Return of Garage Kubrick

Cinema is commonly discussed as a "collaborative medium." What else could you call a kind of art-making that requires, in some cases, thousands of people to work in coordination over a number of years before the resulting art is finished and released? Even an independent film—even a "no-budget" "DIY" film—nearly always requires a division of labor among a handful of collaborators.

Film is not unique in this; but the romantic notion of the Artist generally identifies a single creator. The painter, working mostly alone; or a sculptor; or the ink-stained wretch of a writer. The notion persists even in more plainly group efforts such as dance or music-making. In film, we have the venerable "auteur theory" to inject the notion of the singular creative genius into the plural activity of filmmaking; a single unifying vision that corrals and subjugates the collective action to its command, thereby deserving of the title Author.

The power of that supposedly individual vision to so subjugate the work of a battalion of artists is generally directly related to the perceived quality of the final product, deserved or not. Directors get the lion's share of credit, although few of them, in the history of film, have ever had such complete control.

But this is the dream. The dream of the auteur is that it might be possible to truly create individually the precise vision in their mind's eye, without the need to bend other artists to their will. Traditional filmmaking renders this dream ludicrous. But the promise of AI filmmaking is the realization of the dream; ultimately, the ability to create an entire movie by yourself.

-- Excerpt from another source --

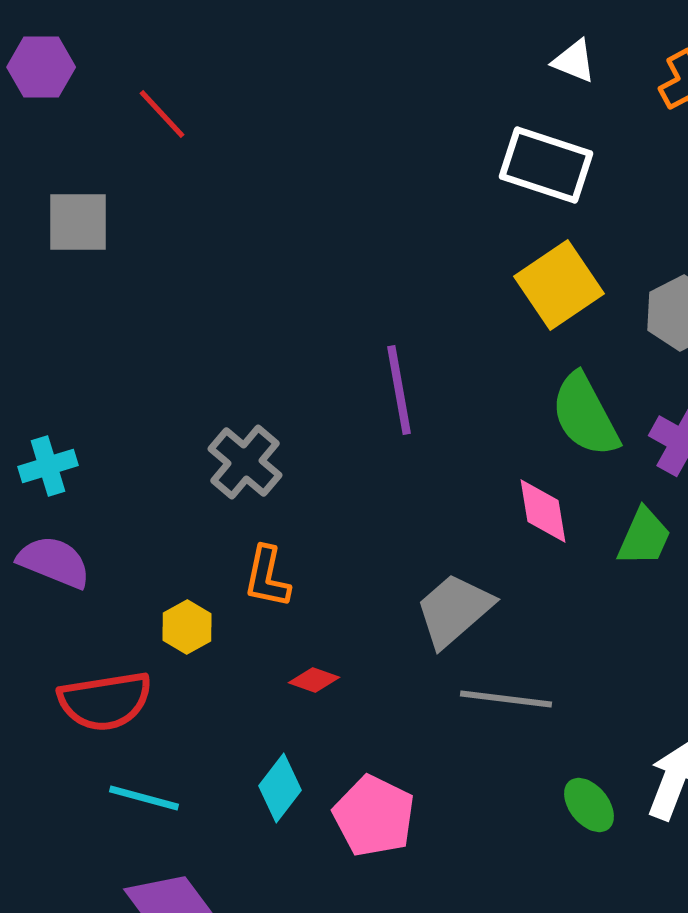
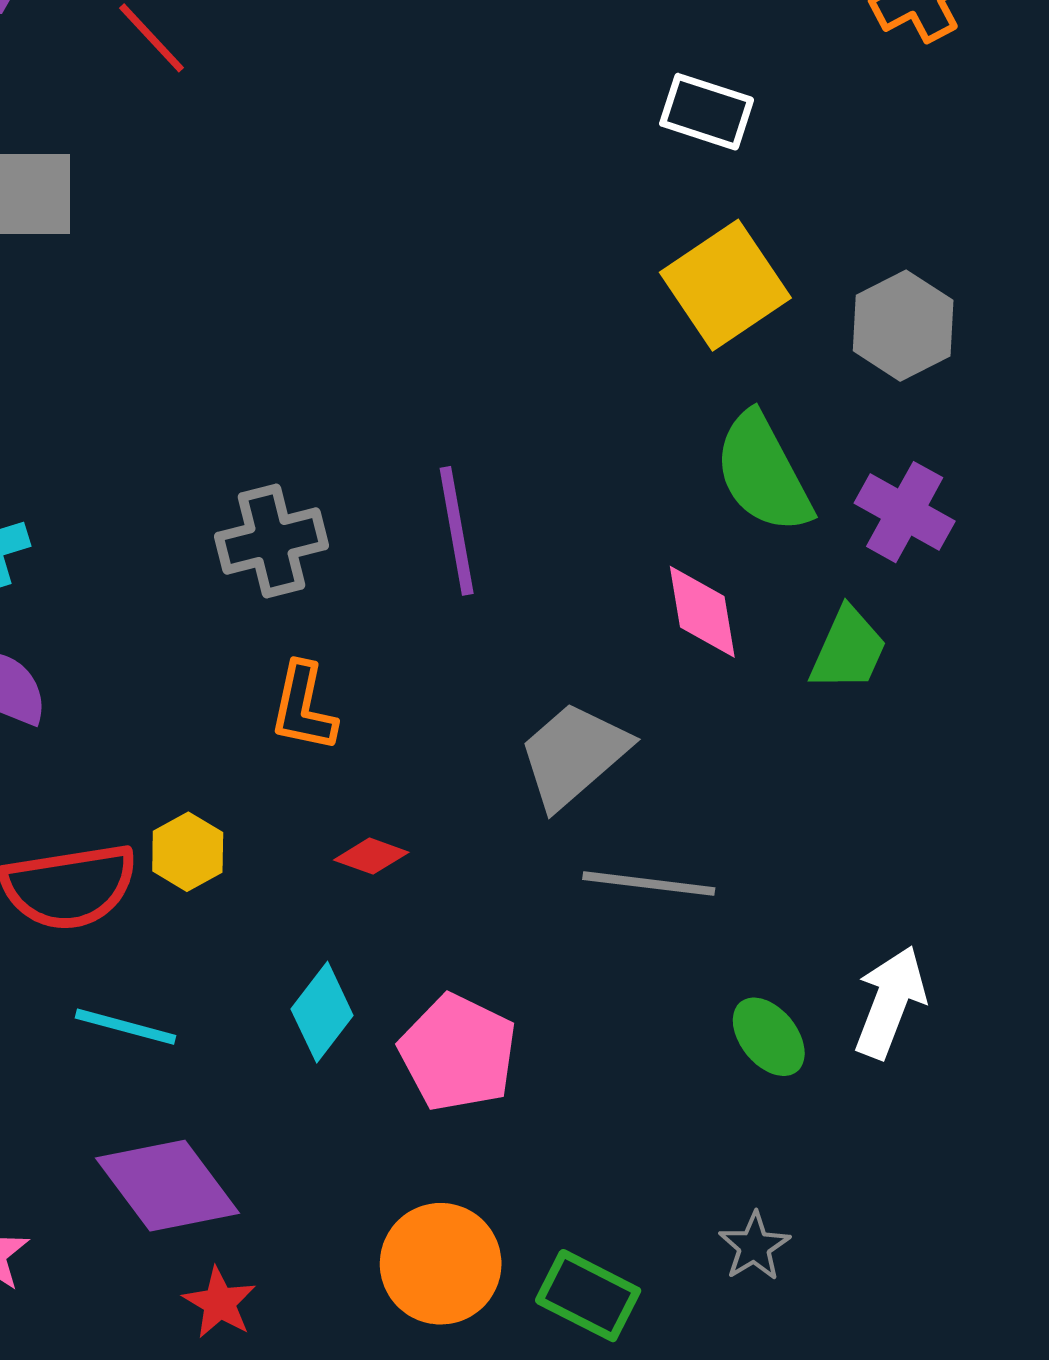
white rectangle: (546, 165) -> (707, 112), size x0.7
purple line: (399, 390) -> (457, 531), moved
gray cross: (245, 462) -> (271, 541), turned 36
yellow hexagon: (187, 627) -> (188, 852), moved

In the last month I have rewatched both Miyazaki and Studio Ghibli's Spirited Away (2001) and Docter and Pixar's Inside Out (2015), both of them masterpieces of animation. In great animation it is possible to glimpse the dream of the solo-auteur—a purity of vision unconstrained by the base realism of live-action cinema—even though, of course, animated films are among the most expensive and human-resource intensive of all.

But it is possible now to imagine a time in the not-too-distant future when anyone with the vision and storytelling chops will be freed from the need for collaborators entirely. This creator is someone I've long-imagined, perhaps even before I read the memorable phrase "Garage Kubrick" in some long-ago essay. The idea of the obsessive auteur, finally able to perfectly realize her vision, alone, perhaps in her garage.

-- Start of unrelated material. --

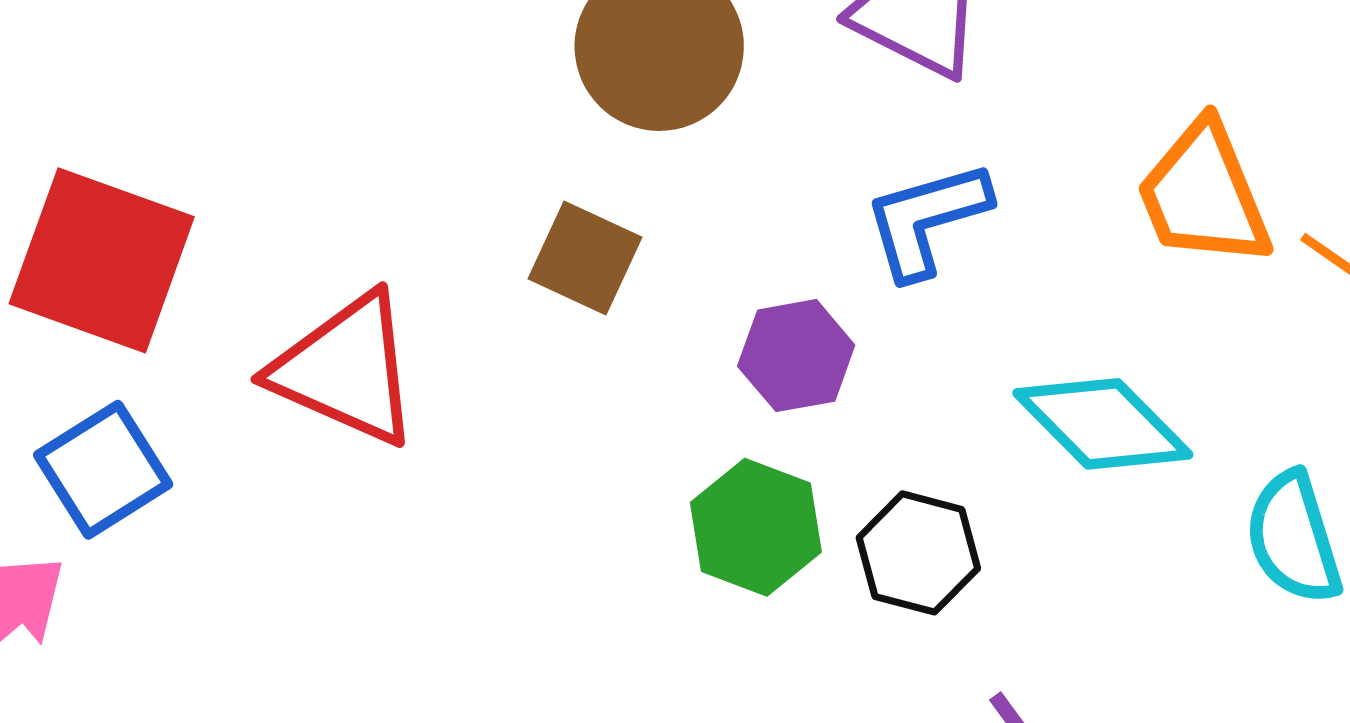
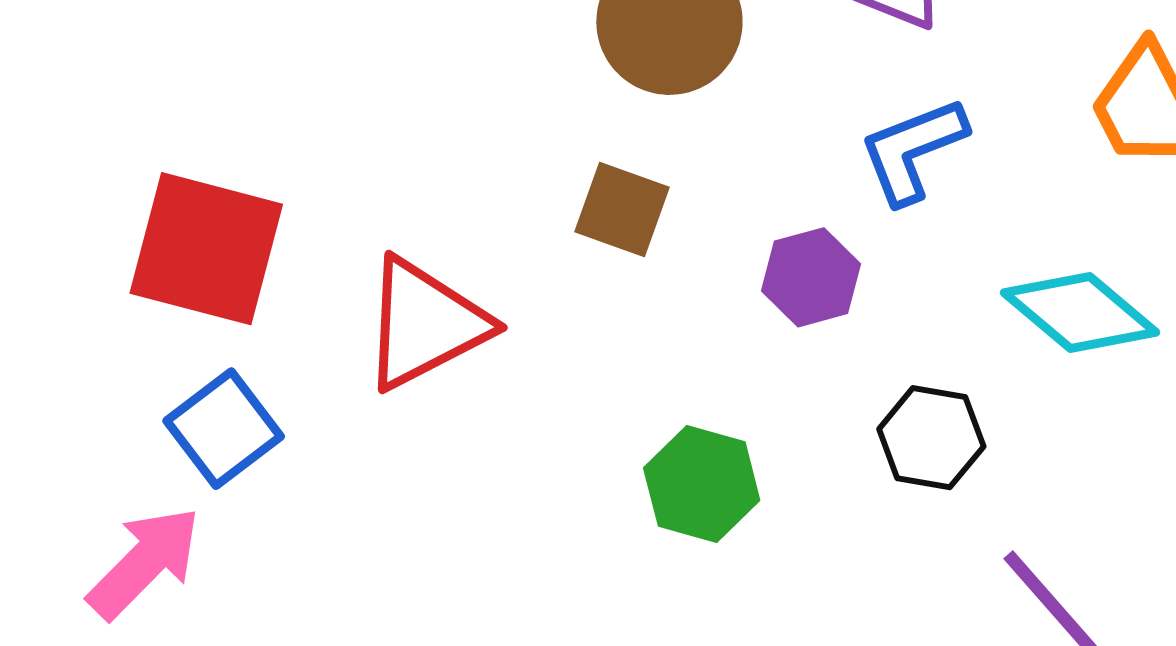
red triangle: (346, 369) -> (425, 324), turned -46
green hexagon: (756, 527) -> (702, 484), moved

The term appeared—as I've just now rediscovered via Google—in a piece from October 1999 in Wired magazine written by no-less a futurist than William Gibson, who had toyed with the phrase in relation to a character he subsequently deleted from the book he was writing at the time. He was struggling a little to understand such a character, but then he attended, with his daughter, a private screening of early works of digital cinema at Hollywood's Chateau Marmont, and the vision for the character became a little clearer.

The Garage Kubrick is a stone auteur, an adolescent near-future Orson Welles, plugged into some unthinkable (but affordable) node of consumer tech in his parents' garage. The Garage Kubrick is single-handedly making a feature in there, some sort of apparently live-action epic that may or may not involve motion capture. That may or may not involve human actors, but which will seem to.

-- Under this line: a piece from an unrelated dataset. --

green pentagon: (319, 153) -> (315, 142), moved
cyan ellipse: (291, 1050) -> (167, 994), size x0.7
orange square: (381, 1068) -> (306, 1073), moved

The Garage Kubrick is a control freak to an extent impossible any further back along the technological timeline. He is making, literally, a one-man movie; he is his film's author to the degree that I had always assumed any auteur would want to be.

And he will not, consequently, come out of the garage. His parents, worried at first, have gone into denial. He is simply in there, making his film. Doing it the way my friend assumed Stanley Kubrick would have done it if he'd had the tech wherewithal.

Prescient, as always, Gibson's vision is about to come true.